** Opening Records for the task block **

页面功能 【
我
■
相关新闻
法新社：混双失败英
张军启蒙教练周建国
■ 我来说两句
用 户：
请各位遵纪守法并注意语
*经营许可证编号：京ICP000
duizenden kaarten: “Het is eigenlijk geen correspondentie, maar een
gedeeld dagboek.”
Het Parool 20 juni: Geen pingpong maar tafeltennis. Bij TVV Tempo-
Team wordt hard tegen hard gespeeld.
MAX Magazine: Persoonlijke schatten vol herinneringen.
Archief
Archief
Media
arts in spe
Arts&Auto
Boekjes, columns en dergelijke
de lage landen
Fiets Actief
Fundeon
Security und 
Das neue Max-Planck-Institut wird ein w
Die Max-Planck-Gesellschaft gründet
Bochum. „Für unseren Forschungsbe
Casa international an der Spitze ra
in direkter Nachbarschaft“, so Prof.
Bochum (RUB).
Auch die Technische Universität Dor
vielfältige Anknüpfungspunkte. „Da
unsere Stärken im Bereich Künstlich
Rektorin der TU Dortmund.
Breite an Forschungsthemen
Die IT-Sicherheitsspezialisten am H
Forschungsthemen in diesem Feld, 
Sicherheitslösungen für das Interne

** Closing Records for the task block **
** Opening Records for the task block **

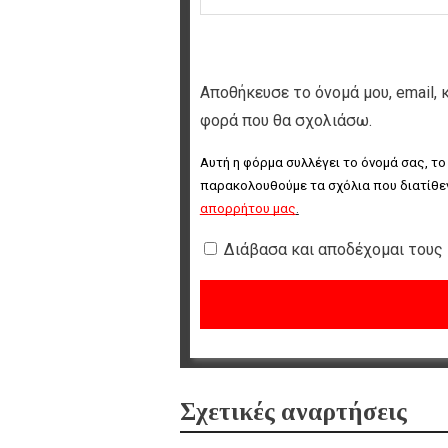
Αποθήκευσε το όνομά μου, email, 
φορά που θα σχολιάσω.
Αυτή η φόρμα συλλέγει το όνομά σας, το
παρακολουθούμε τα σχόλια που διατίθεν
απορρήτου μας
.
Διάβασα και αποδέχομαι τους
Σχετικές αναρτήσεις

** Closing Records for the task block **

An exact copy of the lines above between the line holding "Team wordt hard tegen hard gespeeld." and the line holding "Sicherheitslösungen für das Interne", inclusive, is the whole answer.

Answer area
Team wordt hard tegen hard gespeeld.
MAX Magazine: Persoonlijke schatten vol herinneringen.
Archief
Archief
Media
arts in spe
Arts&Auto
Boekjes, columns en dergelijke
de lage landen
Fiets Actief
Fundeon
Security und 
Das neue Max-Planck-Institut wird ein w
Die Max-Planck-Gesellschaft gründet
Bochum. „Für unseren Forschungsbe
Casa international an der Spitze ra
in direkter Nachbarschaft“, so Prof.
Bochum (RUB).
Auch die Technische Universität Dor
vielfältige Anknüpfungspunkte. „Da
unsere Stärken im Bereich Künstlich
Rektorin der TU Dortmund.
Breite an Forschungsthemen
Die IT-Sicherheitsspezialisten am H
Forschungsthemen in diesem Feld, 
Sicherheitslösungen für das Interne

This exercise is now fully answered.